Exclude the pictures, then restate every entry below exactly.

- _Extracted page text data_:
※

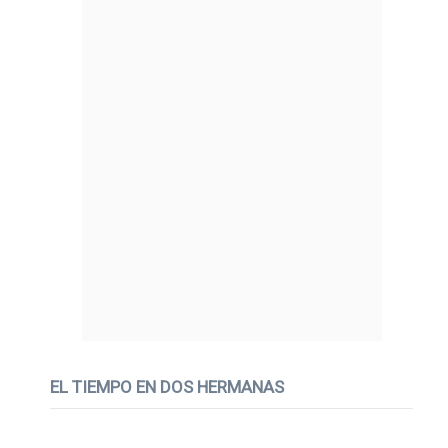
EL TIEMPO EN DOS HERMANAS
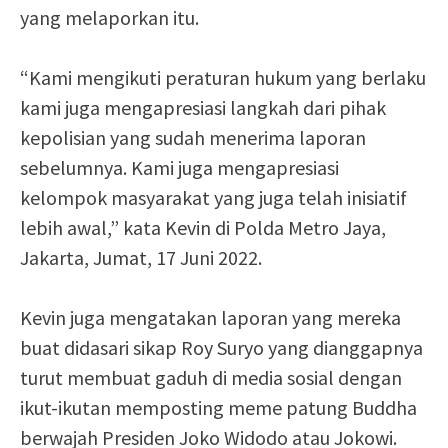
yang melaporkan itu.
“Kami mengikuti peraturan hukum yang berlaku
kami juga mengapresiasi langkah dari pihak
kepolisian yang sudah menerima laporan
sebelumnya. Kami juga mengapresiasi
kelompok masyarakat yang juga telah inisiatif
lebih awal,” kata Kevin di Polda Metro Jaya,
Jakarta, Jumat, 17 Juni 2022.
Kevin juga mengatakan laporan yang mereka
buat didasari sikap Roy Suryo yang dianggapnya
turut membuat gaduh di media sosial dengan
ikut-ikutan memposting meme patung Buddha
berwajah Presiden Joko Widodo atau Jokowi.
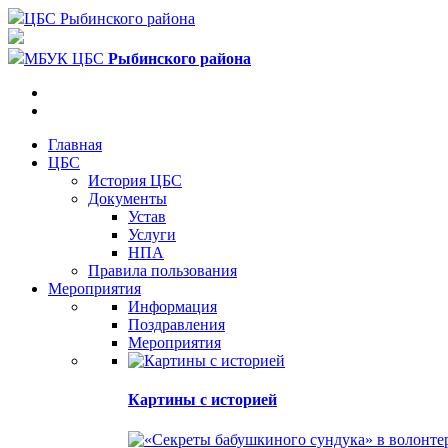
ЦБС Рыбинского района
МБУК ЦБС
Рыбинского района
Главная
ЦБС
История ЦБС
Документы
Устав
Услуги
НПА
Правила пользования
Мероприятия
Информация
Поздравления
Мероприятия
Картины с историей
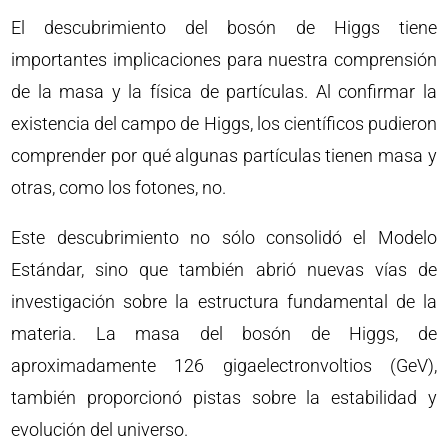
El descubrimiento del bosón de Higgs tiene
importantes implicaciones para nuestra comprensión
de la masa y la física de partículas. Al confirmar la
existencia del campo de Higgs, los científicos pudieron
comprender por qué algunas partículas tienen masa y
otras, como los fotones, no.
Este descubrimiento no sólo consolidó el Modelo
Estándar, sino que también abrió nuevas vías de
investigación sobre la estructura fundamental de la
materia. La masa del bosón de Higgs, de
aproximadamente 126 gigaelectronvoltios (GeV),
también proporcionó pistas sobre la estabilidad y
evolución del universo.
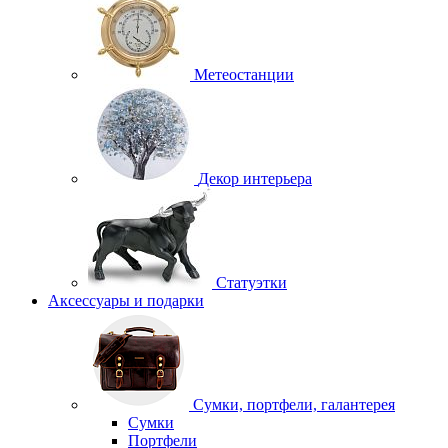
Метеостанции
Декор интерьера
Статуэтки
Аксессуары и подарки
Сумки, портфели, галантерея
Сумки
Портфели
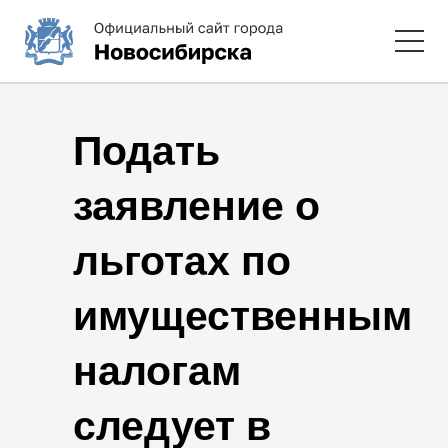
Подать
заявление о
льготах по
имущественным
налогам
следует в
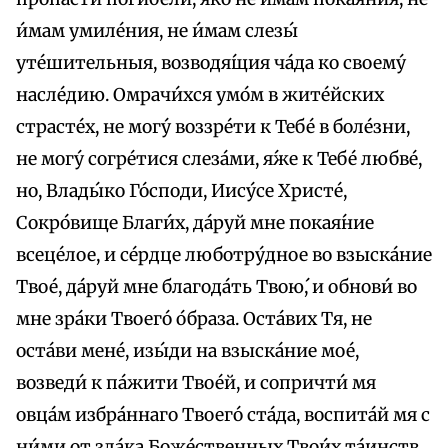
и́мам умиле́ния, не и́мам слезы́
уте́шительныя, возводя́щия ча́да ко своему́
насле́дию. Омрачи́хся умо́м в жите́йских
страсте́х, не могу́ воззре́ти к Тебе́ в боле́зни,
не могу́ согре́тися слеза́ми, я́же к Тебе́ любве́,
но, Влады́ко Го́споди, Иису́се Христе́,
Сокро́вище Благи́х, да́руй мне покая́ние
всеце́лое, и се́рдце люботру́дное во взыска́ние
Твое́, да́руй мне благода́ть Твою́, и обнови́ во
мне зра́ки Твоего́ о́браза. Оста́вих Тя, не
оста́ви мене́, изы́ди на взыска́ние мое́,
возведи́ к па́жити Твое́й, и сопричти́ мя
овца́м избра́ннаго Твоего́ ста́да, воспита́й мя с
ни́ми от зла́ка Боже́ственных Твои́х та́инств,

※

- _Answer to this problem_:
EL TIEMPO EN DOS HERMANAS
yang melaporkan itu.
“Kami mengikuti peraturan hukum yang berlaku
kami juga mengapresiasi langkah dari pihak
kepolisian yang sudah menerima laporan
sebelumnya. Kami juga mengapresiasi
kelompok masyarakat yang juga telah inisiatif
lebih awal,” kata Kevin di Polda Metro Jaya,
Jakarta, Jumat, 17 Juni 2022.
Kevin juga mengatakan laporan yang mereka
buat didasari sikap Roy Suryo yang dianggapnya
turut membuat gaduh di media sosial dengan
ikut-ikutan memposting meme patung Buddha
berwajah Presiden Joko Widodo atau Jokowi.
ЦБС Рыбинского района
МБУК ЦБС
Рыбинского района
Главная
ЦБС
История ЦБС
Документы
Устав
Услуги
НПА
Правила пользования
Мероприятия
Информация
Поздравления
Мероприятия
Картины с историей
El descubrimiento del bosón de Higgs tiene
importantes implicaciones para nuestra comprensión
de la masa y la física de partículas. Al confirmar la
existencia del campo de Higgs, los científicos pudieron
comprender por qué algunas partículas tienen masa y
otras, como los fotones, no.
Este descubrimiento no sólo consolidó el Modelo
Estándar, sino que también abrió nuevas vías de
investigación sobre la estructura fundamental de la
materia. La masa del bosón de Higgs, de
aproximadamente 126 gigaelectronvoltios (GeV),
también proporcionó pistas sobre la estabilidad y
evolución del universo.
Метеостанции
Декор интерьера
Статуэтки
Аксессуары и подарки
Сумки, портфели, галантерея
Сумки
Портфели
Подать
заявление о
льготах по
имущественным
налогам
следует в
и́мам умиле́ния, не и́мам слезы́
уте́шительныя, возводя́щия ча́да ко своему́
насле́дию. Омрачи́хся умо́м в жите́йских
страсте́х, не могу́ воззре́ти к Тебе́ в боле́зни,
не могу́ согре́тися слеза́ми, я́же к Тебе́ любве́,
но, Влады́ко Го́споди, Иису́се Христе́,
Сокро́вище Благи́х, да́руй мне покая́ние
всеце́лое, и се́рдце люботру́дное во взыска́ние
Твое́, да́руй мне благода́ть Твою́, и обнови́ во
мне зра́ки Твоего́ о́браза. Оста́вих Тя, не
оста́ви мене́, изы́ди на взыска́ние мое́,
возведи́ к па́жити Твое́й, и сопричти́ мя
овца́м избра́ннаго Твоего́ ста́да, воспита́й мя с
ни́ми от зла́ка Боже́ственных Твои́х та́инств,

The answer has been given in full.